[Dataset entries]
/---
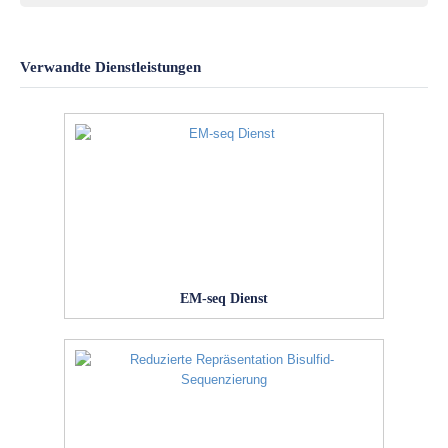
Verwandte Dienstleistungen
EM-seq Dienst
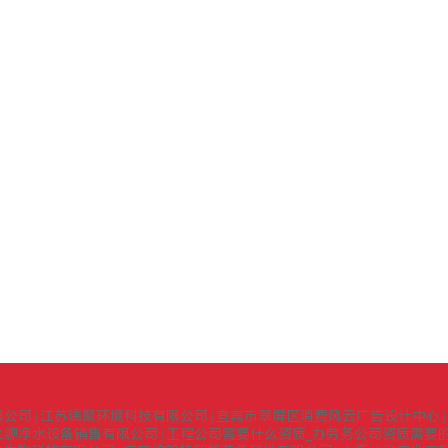
限公司
江苏瑞聚环境科技有限公司
宜宾市翠屏区消费风云广告设计中心
|
|
|
之源净水设备销售有限公司
工程公司需要什么资质_办劳务公司资质需要的
|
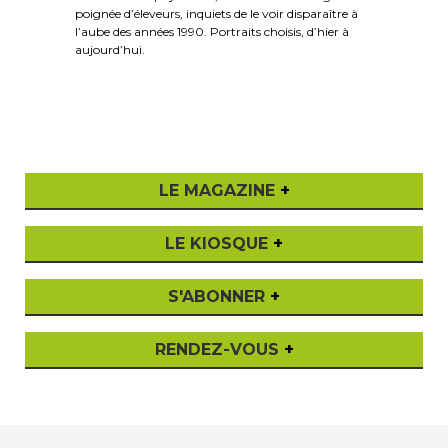
poignée d’éleveurs, inquiets de le voir disparaître à
l’aube des années 1990. Portraits choisis, d’hier à
aujourd’hui.
LE MAGAZINE
+
LE KIOSQUE
+
S'ABONNER
+
RENDEZ-VOUS
+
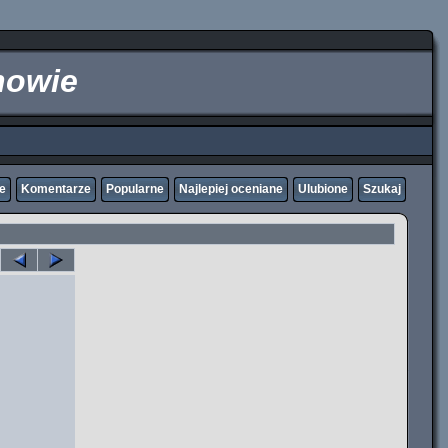
nowie
ne
Komentarze
Popularne
Najlepiej oceniane
Ulubione
Szukaj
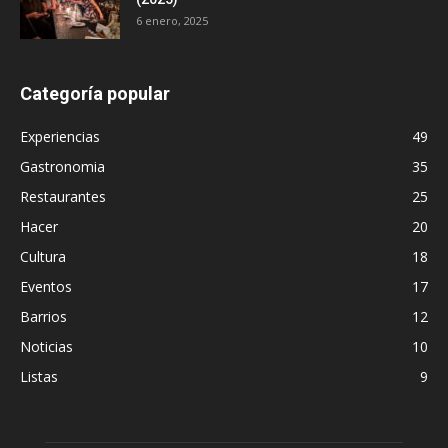
6 enero, 2025
Categoría popular
Experiencias
49
Gastronomia
35
Restaurantes
25
Hacer
20
Cultura
18
Eventos
17
Barrios
12
Noticias
10
Listas
9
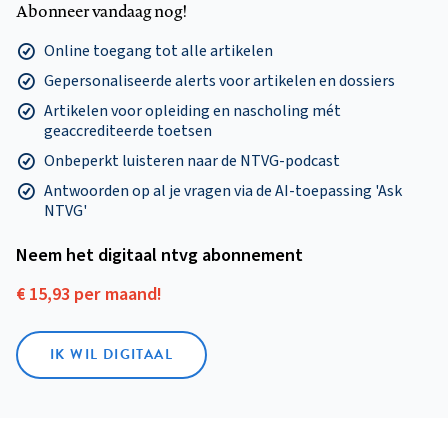
Abonneer vandaag nog!
Online toegang tot alle artikelen
Gepersonaliseerde alerts voor artikelen en dossiers
Artikelen voor opleiding en nascholing mét
geaccrediteerde toetsen
Onbeperkt luisteren naar de NTVG-podcast
Antwoorden op al je vragen via de AI-toepassing 'Ask
NTVG'
Neem het digitaal ntvg abonnement
€ 15,93 per maand!
IK WIL DIGITAAL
\---
■ Task directions ■
Find every line in the records that uses the string "voor", then copy it.

■ Response to this task ■
Gepersonaliseerde alerts voor artikelen en dossiers
Artikelen voor opleiding en nascholing mét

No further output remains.